A significant aspect of the changes in the global economy in the last two decades is the economic liberalization of protected markets and the further liberalization of market economies. Institutional changes emanating from evolving political landscapes within individual countries and pressures from supra-national bodies such as the World Trade Organization (WTO), International Monetary Fund (IMF), and the World Bank have been instrumental in the liberalization of developing countries’ economies and their integration into the global economy. As part of these reforms, a number of developing countries implemented policies aimed at encouraging competition in the domestic marketplace, urging domestic firms to build international levels of competitiveness, and allowing multinational enterprises (MNEs) to enter their erstwhile protected markets.

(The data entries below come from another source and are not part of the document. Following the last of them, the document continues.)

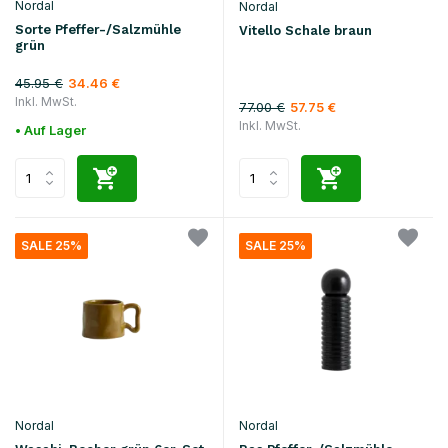
Nordal
Nordal
Sorte Pfeffer-/Salzmühle
Vitello Schale braun
grün
45.95 €
34.46 €
Inkl. MwSt.
77.00 €
57.75 €
Inkl. MwSt.
• Auf Lager
SALE 25%
SALE 25%
Nordal
Nordal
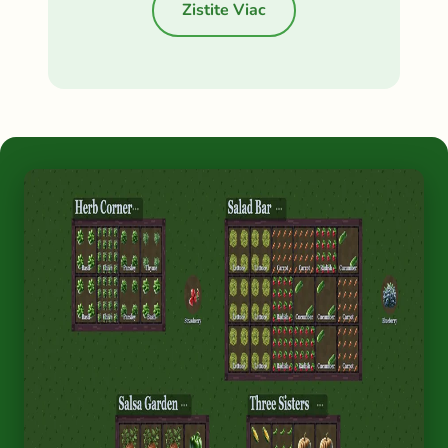
Zistite Viac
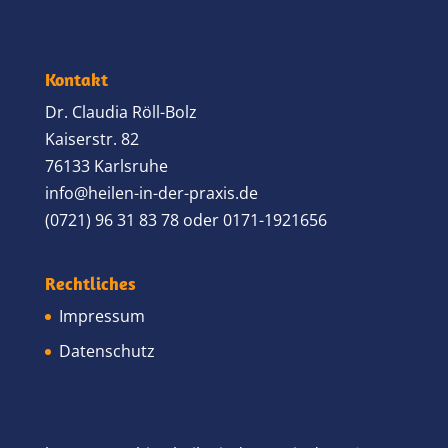
Kontakt
Dr. Claudia Röll-Bolz
Kaiserstr. 82
76133 Karlsruhe
info@heilen-in-der-praxis.de
(0721) 96 31 83 78 oder 0171-1921656
Rechtliches
Impressum
Datenschutz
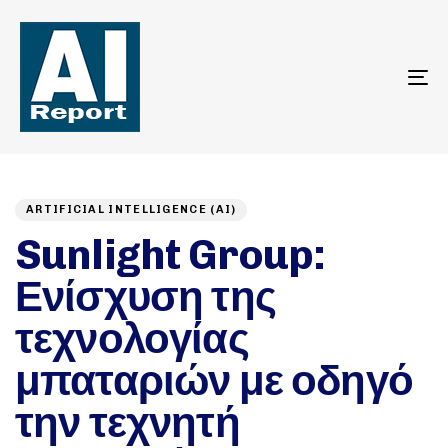
To
na
Author
Published
PUBLISHED
on:
IN:
ARTIFICIAL INTELLIGENCE (AI)
Sunlight Group:
Ενίσχυση της
τεχνολογίας
μπαταριών με οδηγό
την τεχνητή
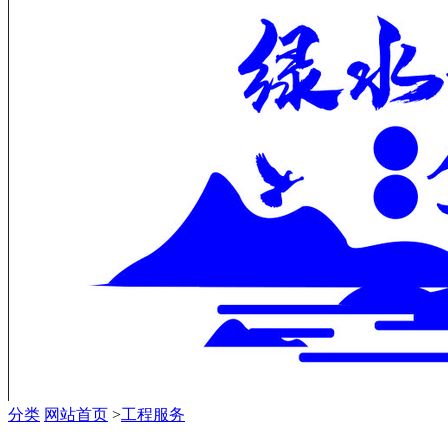
分类
网站首页
>
工程服务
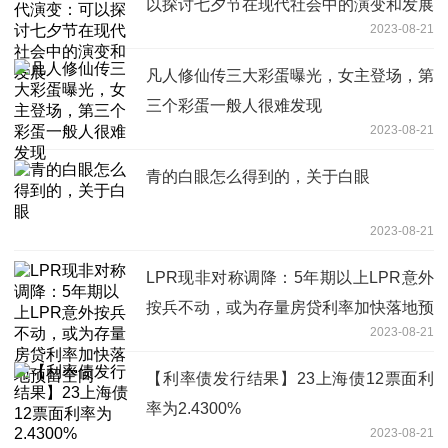
以探讨七夕节在现代社会中的演变和发展
2023-08-21
凡人修仙传三大彩蛋曝光，女主登场，第
三个彩蛋一般人很难发现
2023-08-21
青的白眼怎么得到的，关于白眼
2023-08-21
LPR现非对称调降：5年期以上LPR意外
按兵不动，或为存量房贷利率加快落地预
2023-08-21
留空间
【利率债发行结果】23上海债12票面利
率为2.4300%
2023-08-21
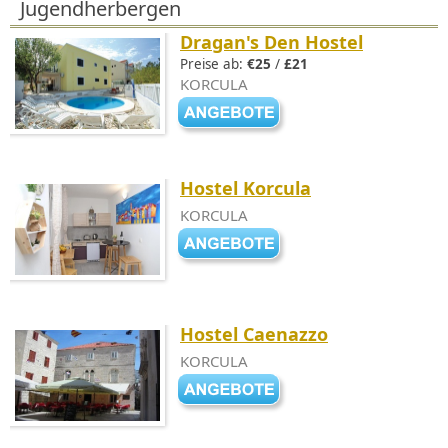
Jugendherbergen
Dragan's Den Hostel
Preise ab:
€25
/
£21
KORCULA
Hostel Korcula
KORCULA
Hostel Caenazzo
KORCULA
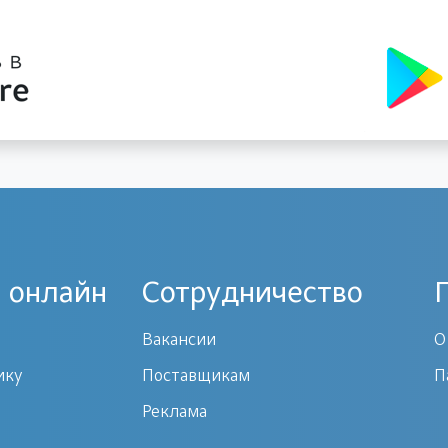
 онлайн
Сотрудничество
Вакансии
О
ику
Поставщикам
П
Реклама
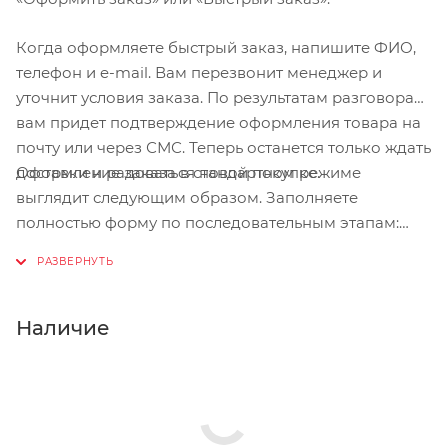
Когда оформляете быстрый заказ, напишите ФИО,
телефон и e-mail. Вам перезвонит менеджер и
уточнит условия заказа. По результатам разговора
вам придет подтверждение оформления товара на
почту или через СМС. Теперь останется только ждать
Оформление заказа в стандартном режиме
доставки и радоваться новой покупке.
выглядит следующим образом. Заполняете
полностью форму по последовательным этапам:
адрес, способ доставки, оплаты, данные о себе.
Советуем в комментарии к заказу написать
информацию, которая поможет курьеру вас найти.
Нажмите кнопку «Оформить заказ».
Наличие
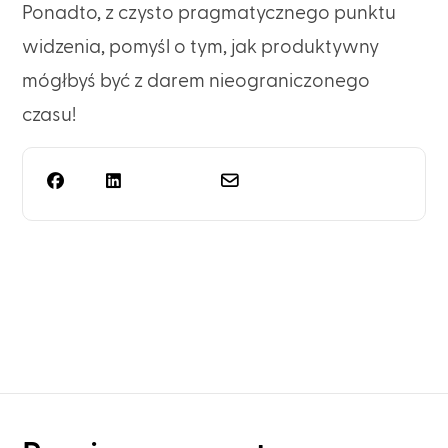
Ponadto, z czysto pragmatycznego punktu
widzenia, pomyśl o tym, jak produktywny
mógłbyś być z darem nieograniczonego
czasu!
Potrzebujesz czegoś
więcej niż tylko
zaplanowania szafy?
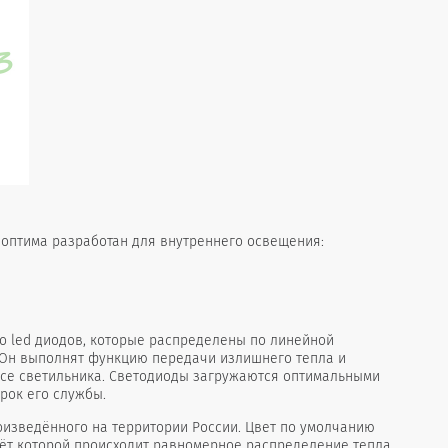
 оптима разработан для внутреннего освещения:
 led диодов, которые распределены по линейной
 Он выполнят функцию передачи излишнего тепла и
усе светильника. Светодиоды загружаются оптимальными
рок его службы.
оизведённого на территории России. Цвет по умолчанию
чёт которой происходит равномерное распределение тепла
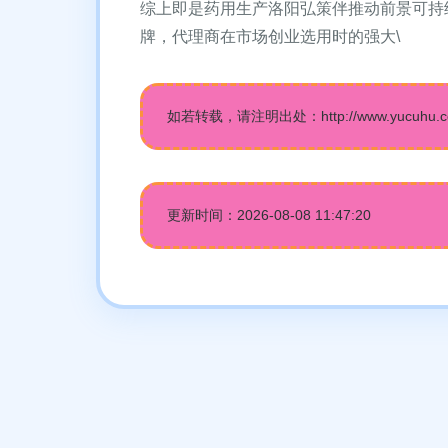
综上即是药用生产洛阳弘策伴推动前景可持
牌，代理商在市场创业选用时的强大\
如若转载，请注明出处：http://www.yucuhu.com/
更新时间：2026-08-08 11:47:20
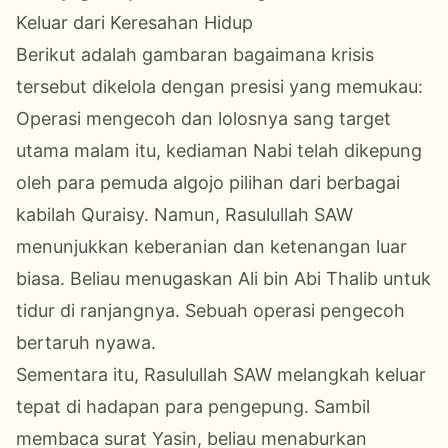
Keluar dari Keresahan Hidup
Berikut adalah gambaran bagaimana krisis
tersebut dikelola dengan presisi yang memukau:
Operasi mengecoh dan lolosnya sang target
utama malam itu, kediaman Nabi telah dikepung
oleh para pemuda algojo pilihan dari berbagai
kabilah Quraisy. Namun, Rasulullah SAW
menunjukkan keberanian dan ketenangan luar
biasa. Beliau menugaskan Ali bin Abi Thalib untuk
tidur di ranjangnya. Sebuah operasi pengecoh
bertaruh nyawa.
Sementara itu, Rasulullah SAW melangkah keluar
tepat di hadapan para pengepung. Sambil
membaca surat Yasin, beliau menaburkan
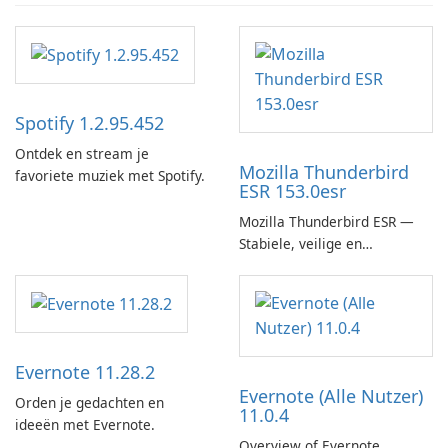
Spotify 1.2.95.452
Ontdek en stream je
Mozilla Thunderbird
favoriete muziek met Spotify.
ESR 153.0esr
Mozilla Thunderbird ESR —
Stabiele, veilige en
enterprise-ready e-mailclient
Evernote 11.28.2
Evernote (Alle Nutzer)
Orden je gedachten en
11.0.4
ideeën met Evernote.
Overview of Evernote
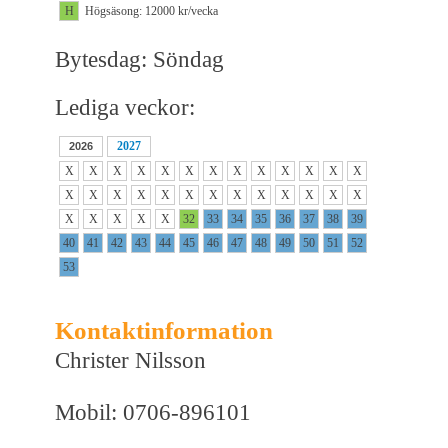
H
Högsäsong: 12000 kr/vecka
Bytesdag: Söndag
Lediga veckor:
2027
2026
X
X
X
X
X
X
X
X
X
X
X
X
X
X
X
X
X
X
X
X
X
X
X
X
X
X
X
X
X
X
X
32
33
34
35
36
37
38
39
40
41
42
43
44
45
46
47
48
49
50
51
52
53
Kontaktinformation
Christer Nilsson
Mobil: 0706-896101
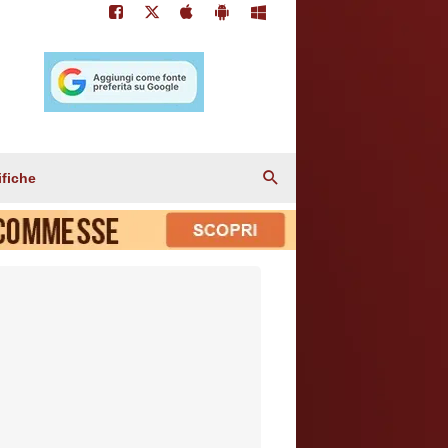
ifiche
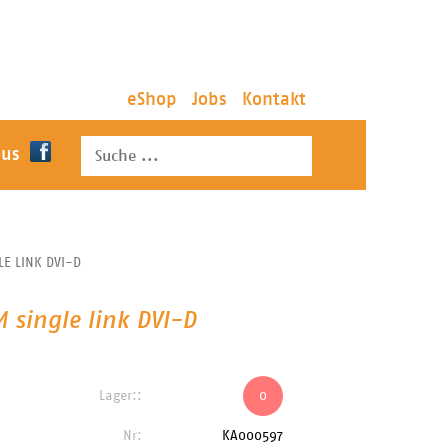
eShop
Jobs
Kontakt
 us
LE LINK DVI-D
 single link DVI-D
Lager::
0
Nr:
KA000597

Increasing integration in the global economy has meant changed competitive landscapes for organizations from developing countries as well as multinationals operating in these economies, thus necessitating organizational transformations to deal with new competitive dynamics. For instance, indigenous firms from developing economies now have to compete without the protectionist umbrella prevalent during the earlier periods. In the context of these institutional reforms, a critical question faced by local firms in developing countries is how to respond to the challenges presented by a radically changed competitive environment. The nature of local firms’ strategic responses in this changed environment has strong implications for the perceived success or failure of economic reforms undertaken by developing country governments (Aulakh, 2007; Meyer, 2004; Ramamurti, 2004).